Oda da babam,zeynep abla ve abim vardı bahsettiği oğulları yoktu.

Daha fazla ayakta durmamak için istemeye istemeye abimin yanına oturdum

“ Haşmet ağa babama dönerek oğlum gelir şimdi yüzükleri takarız sonra da düğünü ayarlayarak adımıza ,kızıma ve oğluma yakışır bir düğün yaparız”dedi babama dönerek

 

“ ayarlarız elbet hiç merak etme”dedi babam sanki o konuştukça benim kalbime iğneler batıyodu

İçeriye giren kişiyle olduğum yere mıhlandım resmen bu oydu , az kalsın bana çarpacak olan adam , beni öpen adam

Ben şok içinde ona bakarken sanki o beni gördüğüne hiç şaşırmamıştı , keskin sert yüzüyle içeri girip hiç babamın elini öpmeden direk haşmet ağanın yanına oturdu

Bi dakka ya sabah haşmet ağa 2 hafta sonra istemesi olacaktı diye bahsettiği oğlu bu muydu

Pislik herif madem nişanlanıcaktın ne diye öptün beni , Hey Allahım her şey daha ne kadar kötü olabilir , ben hangi günahın cezasını ödüyorum. Hayır hangi günahsa ben o günah için umreye gidip tövbe etmeye razıyım hemen şimdi giderim.

 

 

Haşmet ağa babama dönerek

“ avjin şuan senden istememle değil sabah sana söylediklerimden sonra benim kızım oldu o yüzden kalkıp bunca rezaletin üstüne bu kızı senden istemeye benim miğdem kaldırmaz. Kısaca diyeciğim şu ki kendi kızımı senden oğlum için istemeyeceğim Yusuf ağa”

 

diyerek ayağa kalktı ve elini o adama uzattı

Adam babasına baktıktan sonra ceketinin iç cebinden siyah kadife bir kutu çıkardı ve haşmet ağaya uzattı

Haşmet ağa bana baktı ve eliyle gel işareti yaparak yanına çağırdı yanına giderek durdum önce kutuda ki yüzüğün birini o adama taktı diğerini de benim parmağıma taktı

Ve abime dönerek

“Makas” dedi

Abim sehpanın üzerinden makası aldı ve uzattı

Haşmet ağa makası eline alarak oğluna döndü ve

“Bu saatten sonra avjin yüce rabbimin izniyle önce bana emanet sonra sana , bunca yaşanan olayı bir tarafa bırakarak söylüyorum siz birbirinize emanetsiniz artık ,bu saatten sonra bu yüzükler parmağa girmesiyle önce birbirinizin ailesisiniz sonra benim ailemsiniz” dedi ve önce dönüp bana baktı sonra oğluna “rabbim mutlu mesut etsin” diyerek kurdelayı kesti.

 

Haşmet ağa babama dönerek

“Kına cumartesi ,düğünde pazar günü” en kısa sürede eksikler halledilip bu düğün olucak imam da kapıda bizi bekliyo nikahsız bir arada olmaları hem farz değil hemde hoş karşılanmaz” diyerek salondan çıktı Haşmet Ağa, o çıkınca herkes peşinden çıktı salonda sadece ben ve o kalmıştık bende odama yazma almak için ilerliycekken kolumdan tuttu

“O tokadın da , söylediğin şeyler için de , bu evliliğin olmasının da bedelini ödiyceksin sana yaşadığın her günü pişman edicem” diyerek öfkeyle bakarak sinirle konuştu.

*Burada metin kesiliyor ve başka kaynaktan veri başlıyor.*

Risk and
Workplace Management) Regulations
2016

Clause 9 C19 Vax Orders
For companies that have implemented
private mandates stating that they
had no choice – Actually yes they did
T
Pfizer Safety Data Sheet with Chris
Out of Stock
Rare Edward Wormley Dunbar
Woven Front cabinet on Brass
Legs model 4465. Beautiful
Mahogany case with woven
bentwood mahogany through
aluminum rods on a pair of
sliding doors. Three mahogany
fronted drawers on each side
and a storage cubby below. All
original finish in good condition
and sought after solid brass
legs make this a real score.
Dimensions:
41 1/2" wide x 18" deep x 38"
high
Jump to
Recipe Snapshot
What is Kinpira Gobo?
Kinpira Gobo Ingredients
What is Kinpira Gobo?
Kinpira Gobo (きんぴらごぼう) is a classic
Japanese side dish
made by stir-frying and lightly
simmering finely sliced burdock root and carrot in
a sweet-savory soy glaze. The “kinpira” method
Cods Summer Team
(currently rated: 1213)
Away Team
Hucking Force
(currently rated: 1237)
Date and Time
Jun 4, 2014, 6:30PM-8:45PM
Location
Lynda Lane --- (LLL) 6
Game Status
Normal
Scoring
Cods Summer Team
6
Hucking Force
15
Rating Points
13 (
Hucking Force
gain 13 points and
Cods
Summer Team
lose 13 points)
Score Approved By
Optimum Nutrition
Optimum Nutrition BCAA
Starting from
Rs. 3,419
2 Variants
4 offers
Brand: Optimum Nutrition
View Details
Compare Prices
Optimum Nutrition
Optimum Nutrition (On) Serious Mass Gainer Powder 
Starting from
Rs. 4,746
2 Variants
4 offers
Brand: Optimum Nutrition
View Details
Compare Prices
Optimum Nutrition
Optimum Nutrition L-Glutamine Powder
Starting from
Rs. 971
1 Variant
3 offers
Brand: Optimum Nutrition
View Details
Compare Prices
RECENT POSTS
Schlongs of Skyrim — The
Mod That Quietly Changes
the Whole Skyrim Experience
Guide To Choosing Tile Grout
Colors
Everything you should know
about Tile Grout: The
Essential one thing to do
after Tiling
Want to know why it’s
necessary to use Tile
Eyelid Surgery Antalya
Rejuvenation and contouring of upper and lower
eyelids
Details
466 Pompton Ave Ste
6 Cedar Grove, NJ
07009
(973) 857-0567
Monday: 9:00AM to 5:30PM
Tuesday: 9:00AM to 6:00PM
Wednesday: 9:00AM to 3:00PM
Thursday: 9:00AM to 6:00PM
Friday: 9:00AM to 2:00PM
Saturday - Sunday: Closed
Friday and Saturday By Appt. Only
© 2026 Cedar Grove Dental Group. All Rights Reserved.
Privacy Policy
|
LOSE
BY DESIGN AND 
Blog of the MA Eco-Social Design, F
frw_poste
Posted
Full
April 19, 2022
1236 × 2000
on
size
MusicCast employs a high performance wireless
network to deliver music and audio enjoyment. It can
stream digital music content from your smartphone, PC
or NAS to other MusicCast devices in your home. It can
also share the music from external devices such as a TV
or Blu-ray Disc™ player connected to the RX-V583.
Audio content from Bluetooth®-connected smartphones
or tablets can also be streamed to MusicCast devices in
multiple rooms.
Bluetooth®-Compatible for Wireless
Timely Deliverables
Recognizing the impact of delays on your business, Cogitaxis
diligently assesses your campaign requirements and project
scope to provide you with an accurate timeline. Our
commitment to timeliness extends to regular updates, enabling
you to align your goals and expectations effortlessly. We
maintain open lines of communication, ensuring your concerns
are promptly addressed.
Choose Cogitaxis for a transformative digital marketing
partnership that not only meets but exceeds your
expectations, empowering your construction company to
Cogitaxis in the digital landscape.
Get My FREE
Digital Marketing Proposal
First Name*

Kolumu elinden ne kadar çekmeye de çalışsam izin vermedi.

“Bunların sorumlusu ben değilim git kim suçluysa cezasını ona çek bu hikayede harcanan kişi de istemeyen kişi de benim kaldı ki o tokadı hak ettin hem sen utanmıyor musun 2 hafta sonra başka birini istiycekken beni öpmeye , sende ne pis bir miğde var”

 

“Bak benim sabrımı zorlama küçük beni sınama elimde kalıcaksın” diyerek kolumu daha da fazla sıktı

“Canımı yakıyorsun bırak” dedim ağlamaklı bir ses çıktı istemsiz canımın acımasından dolayı

 

“ Bir daha benimle böyle konuşursan bu kadar sakin kalmam şimdi uslu bir kız ol ve şu iş bitsin” diyerek elini çekti elleri cebine koyarak bana baktı hızla yanından geçip giderek odama geçtim aynadan koluma baktığımda kızarmıştı masanın üstündeki kremden alıp koluma sürdüm ve çekmeceden siyah yazma alarak odadan çıktım salona geri döndüm imam ve tanımadığım 2 tane şahit vardı bende o adamın yanına yere oturarak yazmayı kafama taktım

İmam bir kaç cümle bir şey söyleyerek imamı nikahını kıymak için konuştu sonra bana dönüp

“ sen Yusuf kızı avjin , haşmet oğlu karan’ı

 

kocalığa kabul ettin mi?

“Ettim”

“Ettin mi ?”

 

“Ettim”

“Ettin mi ?”

 

“Ettim”

“Ettin mi ?”

İsmi karanmış kendi gibi sert ismi de ne bekliyordum ki Mahmut mu olucaktı ismi , hem şaka gibi ya resmen kocamın adını nikahta öğreniyordum millet en sevdiği , sevmediği şeylere kadar bilirken ben az önce kocamın adını öğrendim.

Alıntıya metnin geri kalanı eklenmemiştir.